Le premier disque que nous aborderons part d’un étrange paradoxe : si Vivaldi a composé maintes pièces religieuses (motets, psaumes...), aucune messe complète de sa main ne nous est parvenue. Comment l’expliquer ? Nul ne le sait et, en dépit de la notice d’accompagnement du disque fort bien faite par ailleurs, aucune hypothèse n’est avancée. Pour autant, Paul Agnew a fait le pari de reconstituer une messe de Vivaldi en empruntant tel ou tel passage à l’œuvre religieuse du compositeur : on entendra ainsi le Kyrie RV 587, le Gloria RV 589 et le Credo RV 591, qui sont des compositions originelles en soi pourrait‑on dire, ainsi qu’une introduction au Gloria tirée du Motet RV 642, avant que la messe (finalement signée Vivaldi et Agnew) ne se conclue successivement par un Sanctus, un Benedictus et un Agnus Dei qui ne sont rien d’autres que des contrafacta (pour reprendre la notice de Denis Morrier, ce sont des morceaux dont la musique « a été tirée de diverses compositions préexistantes et parée de nouveaux textes liturgiques, suivant l’usage ancien de la parodie »). Le fait est que le résultat est extrêmement convaincant et ce pour une raison simple : le chœur des Arts Florissants est parfait, c’est à l’évidence lui le grand triomphateur et le principal artisan de la réussite de l’ensemble. On se délecte ainsi des échanges entre sopranos et altos dans le « Christe Eleison » du Kyrie RV 587 sur une basse continue virevoltante ou de la souplesse du chant dans le dernier mouvement de la même œuvre, du chœur « Et in terra pax hominibus » (quelle puissance sous‑jacente à partir de 1’22 !) ou du passage « Gratias agimus tibi », chanté avec allant mais sans précipitation, deux airs tirés du Gloria RV 589. Sophie Karthäuser est une fois de plus excellente même si sa voix pourrait sans doute bénéficier à être plus solaire dans l’introduction du motet Ostro picta, armata spina, Lucile Richardot compensant en partie par son engagement une déclamation par trop théâtrale, qui ne sied guère à cette musique. Est‑ce d’ailleurs de sa responsabilité si le duo « Laudamus te » au sein du Gloria ne fonctionne pas si bien que cela ? Dommage car les musiciens des Arts Florissants sont parfaits, des trompettes éclatantes (mais tenues à distance par Paul Agnew dans le Gloria) au violoncelle assurant la basse continue dans le « Christe Eleison » introductif. Si Paul Agnew signe là un très beau disque, il faut tout de même le rappeler : on joue surtout ici sur l’atout chœur !

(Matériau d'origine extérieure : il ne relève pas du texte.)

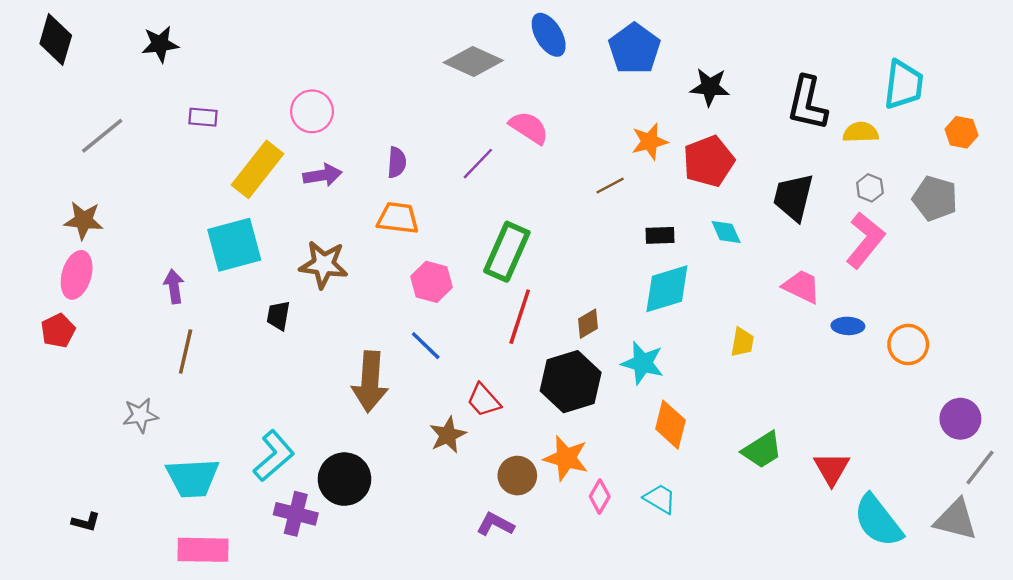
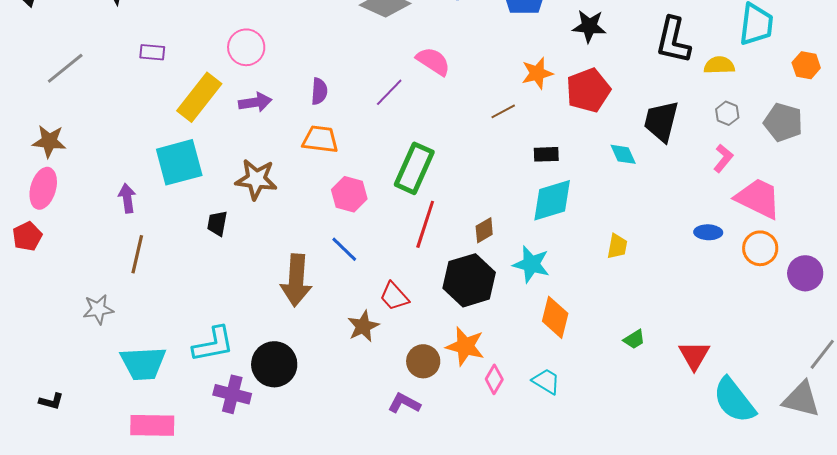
cyan diamond: (726, 232) -> (623, 154), moved
pink L-shape: (865, 240) -> (723, 158), size x0.6
pink trapezoid: (801, 286) -> (758, 198), moved, size x1.4
purple circle: (960, 419) -> (805, 273), moved
green trapezoid: (762, 450) -> (634, 339), size x0.6
cyan L-shape: (274, 456) -> (213, 344), turned 30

On a connu et loué dans ces mêmes colonnes Eva Zaïcik dans le répertoire händelien : la voici maintenant qui explore les terres vénitiennes de Vivaldi et de plusieurs autres compositeurs italiens, qu’il s’agisse du florentin Serafino Razzi (1531‑1613), du Romain Francisco Soto de Langa (1534‑1619) ou du Bergamasque, et bien plus connu, Pietro Locatelli (1695‑1764). La jeune artiste s’y montre tout aussi à l’aise et signe de nouveau un disque magnifique : décidément, quelle chanteuse ! On sait qu’un des grands mérites des chefs et chanteurs de la mouvance baroque aujourd’hui (au sens large...) réside dans leur esprit de découverte et dans le fait qu’ils peuvent ainsi dénicher des joyaux, quand bien même leur durée n’excéderait pas quelques minutes. C’est le cas de Vincent Dumestre qui dirige tout d’abord cet air O Vergin Santa de Razzi, tout bonnement superbe : Zaïcik fait montre d’une pureté dans l’incantation dont la beauté ne fait que redoubler lorsqu’elle est rejointe par l’excellente soprano Déborah Cachet (à partir de 4’11), laquelle avait d’ailleurs déjà été repérée par Florent Coudeyrat lorsqu’elle avait chanté, il y a quelques années, le rôle d’Helena dans A Midsummer Night’s Dream de Britten. C’en est presque difficile pour la suite du disque d’exister... Et le fait est que le reste est un peu moins enthousiasmant même si, encore une fois, Eva Zaïcik et Vincent Dumestre signent là un récital de très haute tenue. Le très connu Nisi Dominus de Vivaldi n’appelle ainsi que des éloges qui culminent dans un « Cum dederit » fervent et un duo entre la mezzo et le violon solo de Fiona Poupard dans le « Gloria Patri » de toute beauté. Dans le Giesù diletto sposo de Francisco Soto de Langa, ce sont moins les voix qui impressionnent que les instruments, lesquels frappent par la modernité des sonorités (on se demande presque si l’on n’a pas à faire à du jazz, du Jacques Loussier en terres italiennes) qui s’épanouissent notamment dans une pulsation enivrante où évoluent les violons solistes avant l’entrée en lice des voix masculines. Les pièces instrumentales (Vivaldi et Locatelli) sont conformes à ce que l’on est en droit d’attendre d’un excellent ensemble baroque actuel dans ce type de répertoire. Encore une fois, une réussite évidente.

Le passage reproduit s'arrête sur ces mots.